Extracted page text data
▼▼▼

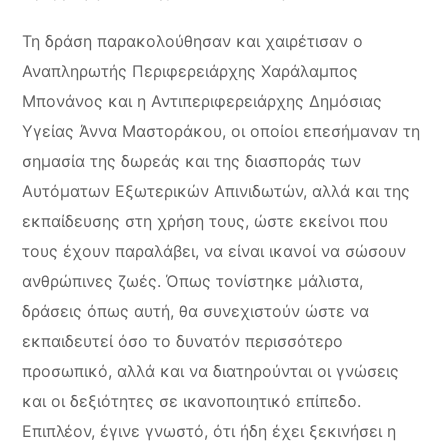
Τη δράση παρακολούθησαν και χαιρέτισαν ο
Αναπληρωτής Περιφερειάρχης Χαράλαμπος
Μπονάνος και η Αντιπεριφερειάρχης Δημόσιας
Υγείας Άννα Μαστοράκου, οι οποίοι επεσήμαναν τη
σημασία της δωρεάς και της διασποράς των
Αυτόματων Εξωτερικών Απινιδωτών, αλλά και της
εκπαίδευσης στη χρήση τους, ώστε εκείνοι που
τους έχουν παραλάβει, να είναι ικανοί να σώσουν
ανθρώπινες ζωές. Όπως τονίστηκε μάλιστα,
δράσεις όπως αυτή, θα συνεχιστούν ώστε να
εκπαιδευτεί όσο το δυνατόν περισσότερο
προσωπικό, αλλά και να διατηρούνται οι γνώσεις
και οι δεξιότητες σε ικανοποιητικό επίπεδο.
Επιπλέον, έγινε γνωστό, ότι ήδη έχει ξεκινήσει η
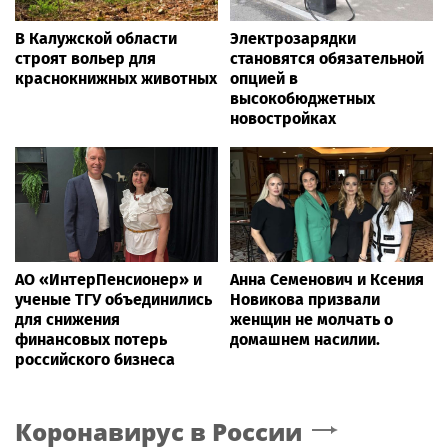
В Калужской области
Электрозарядки
строят вольер для
становятся обязательной
краснокнижных животных
опцией в
высокобюджетных
новостройках
АО «ИнтерПенсионер» и
Анна Семенович и Ксения
ученые ТГУ объединились
Новикова призвали
для снижения
женщин не молчать о
финансовых потерь
домашнем насилии.
российского бизнеса
Коронавирус в России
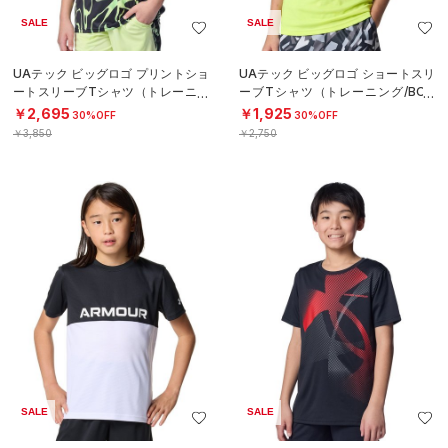
SALE
SALE
UAテック ビッグロゴ プリントショ
UAテック ビッグロゴ ショートスリ
ートスリーブTシャツ（トレーニン
ーブTシャツ（トレーニング/BOY
グ/BOYS）
S）
￥2,695
￥1,925
30%OFF
30%OFF
￥3,850
￥2,750
SALE
SALE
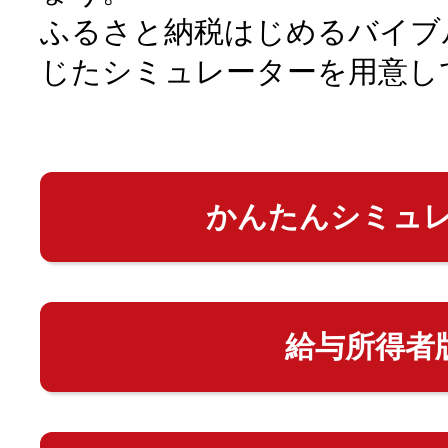
ふるさと納税はじめるバイブ
じたシミュレーターを用意し
かんたんシミュ
給与所得者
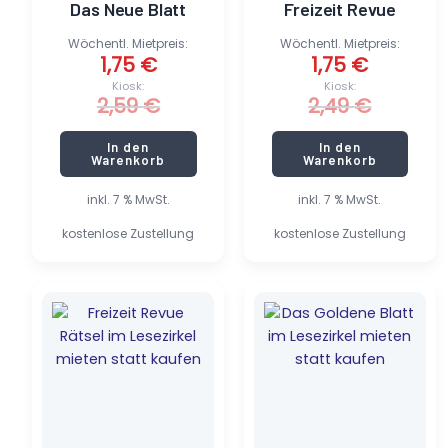
Das Neue Blatt
Freizeit Revue
Wöchentl. Mietpreis:
Wöchentl. Mietpreis:
1,75
€
1,75
€
Kiosk:
Kiosk:
2,59
€
2,49
€
In den
In den
Warenkorb
Warenkorb
inkl. 7 % MwSt.
inkl. 7 % MwSt.
kostenlose Zustellung
kostenlose Zustellung
Ursprünglicher
Aktueller
Ursprünglicher
Aktueller
Preis
Preis
Preis
Preis
war:
ist:
war:
ist:
1,69 €
0,30 €.
2,59 €
1,75 €.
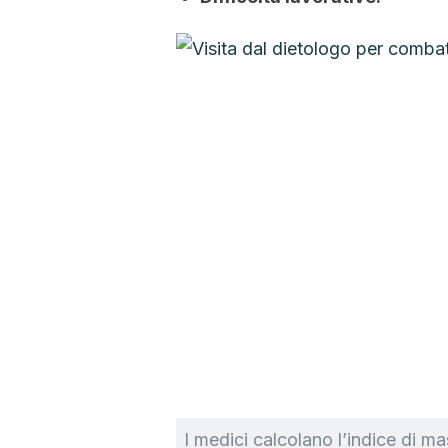
I medici calcolano l’indice di m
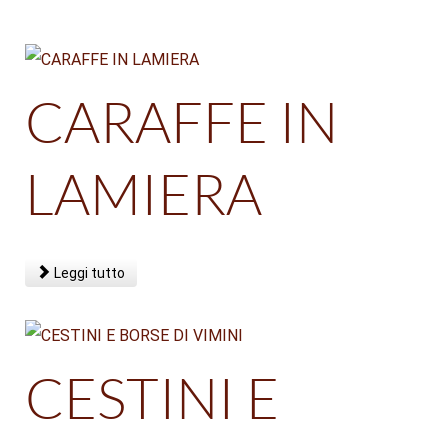
CARAFFE IN
LAMIERA
Leggi tutto
CESTINI E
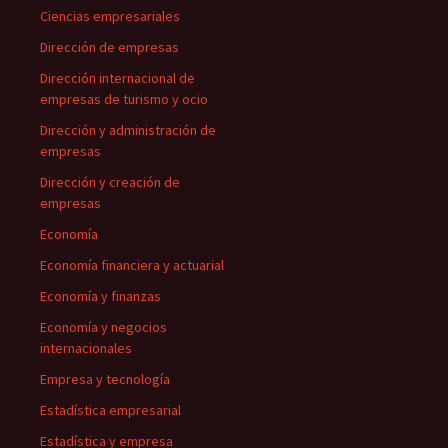
Ciencias empresariales
Dirección de empresas
Dirección internacional de
empresas de turismo y ocio
Dirección y administración de
empresas
Dirección y creación de
empresas
Economía
Economía financiera y actuarial
Economía y finanzas
Economía y negocios
internacionales
Empresa y tecnología
Estadística empresarial
Estadística y empresa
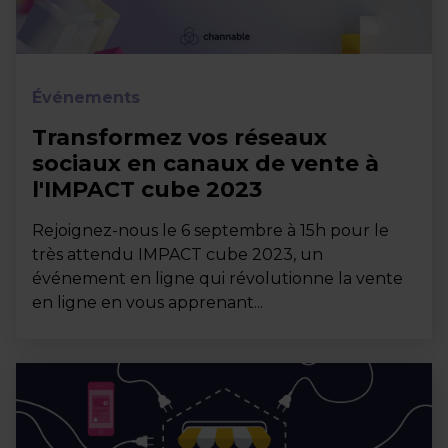
Événements
Transformez vos réseaux
sociaux en canaux de vente à
l'IMPACT cube 2023
Rejoignez-nous le 6 septembre à 15h pour le
très attendu IMPACT cube 2023, un
événement en ligne qui révolutionne la vente
en ligne en vous apprenant...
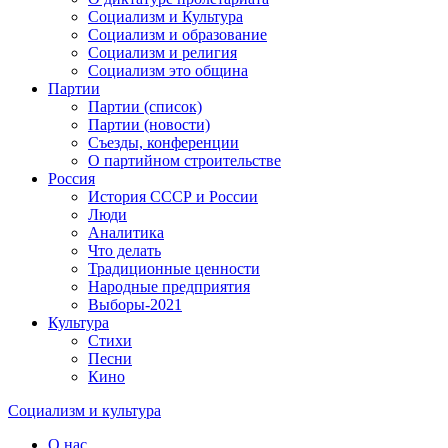
Социализм и Культура
Социализм и образование
Социализм и религия
Социализм это община
Партии
Партии (список)
Партии (новости)
Съезды, конференции
О партийном строительстве
Россия
История СССР и России
Люди
Аналитика
Что делать
Традиционные ценности
Народные предприятия
Выборы-2021
Культура
Стихи
Песни
Кино
Социализм
и
культура
О нас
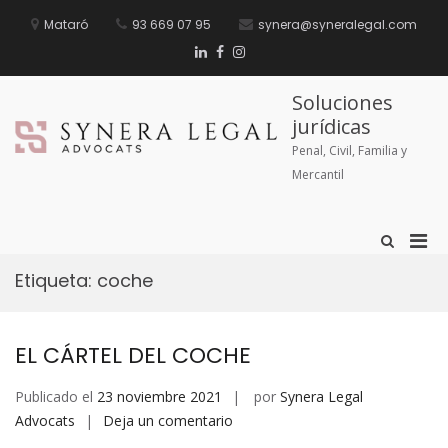
Mataró
93 669 07 95
synera@syneralegal.com
Soluciones
jurídicas
Penal, Civil, Familia y
Mercantil
Etiqueta:
coche
EL CÁRTEL DEL COCHE
Publicado el
23 noviembre 2021
por
Synera Legal
Advocats
Deja un comentario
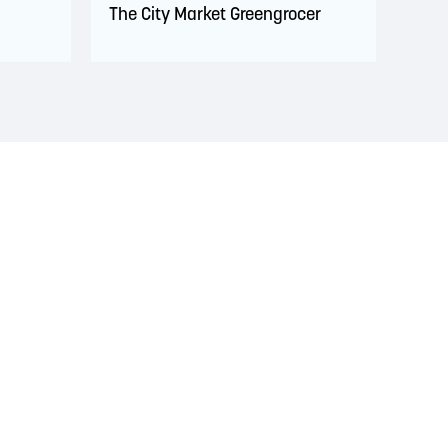
The City Market Greengrocer
 territoire est couvert par des traités de paix et
ignificatif des Wolastoqiyik, des Mi'Kmaq et des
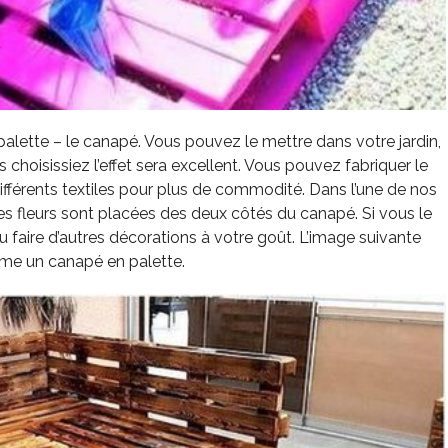
alette – le canapé. Vous pouvez le mettre dans votre jardin,
hoisissiez l’effet sera excellent. Vous pouvez fabriquer le
différents textiles pour plus de commodité. Dans l’une de nos
 fleurs sont placées des deux côtés du canapé. Si vous le
faire d’autres décorations à votre goût. L’image suivante
e un canapé en palette.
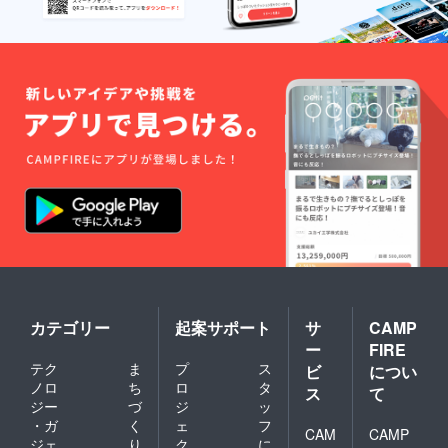
カテゴリー
起案サポート
サ
CAMP
ー
FIRE
テク
ま
プ
ス
ビ
につい
ノロ
ち
ロ
タ
ス
て
ジー
づ
ジ
ッ
・ガ
く
ェ
フ
CAM
CAMP
ジェ
り
ク
に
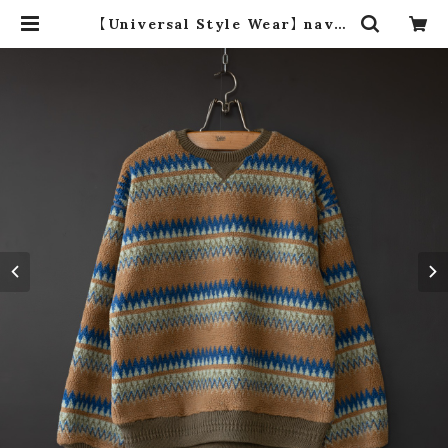
【Universal Style Wear】 navaj
o crew (camel) | dros dro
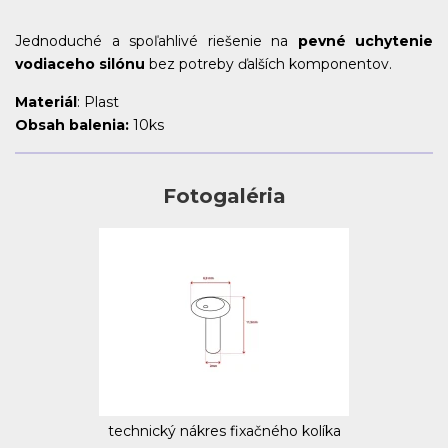
Jednoduché a spoľahlivé riešenie na
pevné uchytenie
vodiaceho silónu
bez potreby ďalších komponentov.
Materiál
: Plast
Obsah balenia:
10ks
Fotogaléria
technický nákres fixačného kolíka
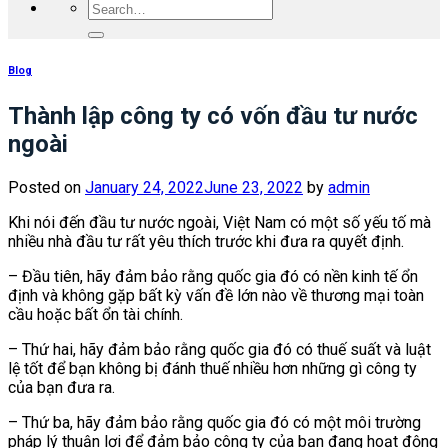
Blog
Thành lập công ty có vốn đầu tư nước
ngoài
Posted on
January 24, 2022
June 23, 2022
by
admin
Khi nói đến đầu tư nước ngoài, Việt Nam có một số yếu tố mà
nhiều nhà đầu tư rất yêu thích trước khi đưa ra quyết định.
– Đầu tiên, hãy đảm bảo rằng quốc gia đó có nền kinh tế ổn
định và không gặp bất kỳ vấn đề lớn nào về thương mại toàn
cầu hoặc bất ổn tài chính.
– Thứ hai, hãy đảm bảo rằng quốc gia đó có thuế suất và luật
lệ tốt để bạn không bị đánh thuế nhiều hơn những gì công ty
của bạn đưa ra.
– Thứ ba, hãy đảm bảo rằng quốc gia đó có một môi trường
pháp lý thuận lợi để đảm bảo công ty của bạn đang hoạt động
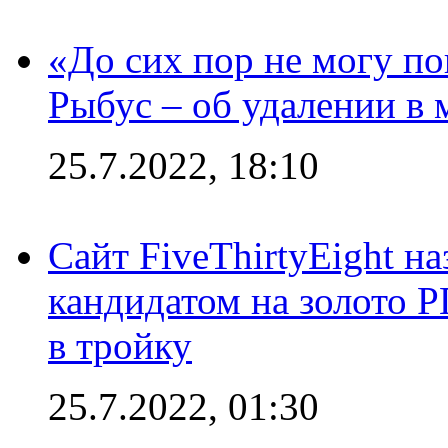
«До сих пор не могу пон
Рыбус – об удалении в 
25.7.2022, 18:10
Сайт FiveThirtyEight н
кандидатом на золото 
в тройку
25.7.2022, 01:30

▲▲▲

Task directions:
Find each line above that contains "nhiều", and copy those lines.

Task result:
nhiều nhà đầu tư rất yêu thích trước khi đưa ra quyết định.
lệ tốt để bạn không bị đánh thuế nhiều hơn những gì công ty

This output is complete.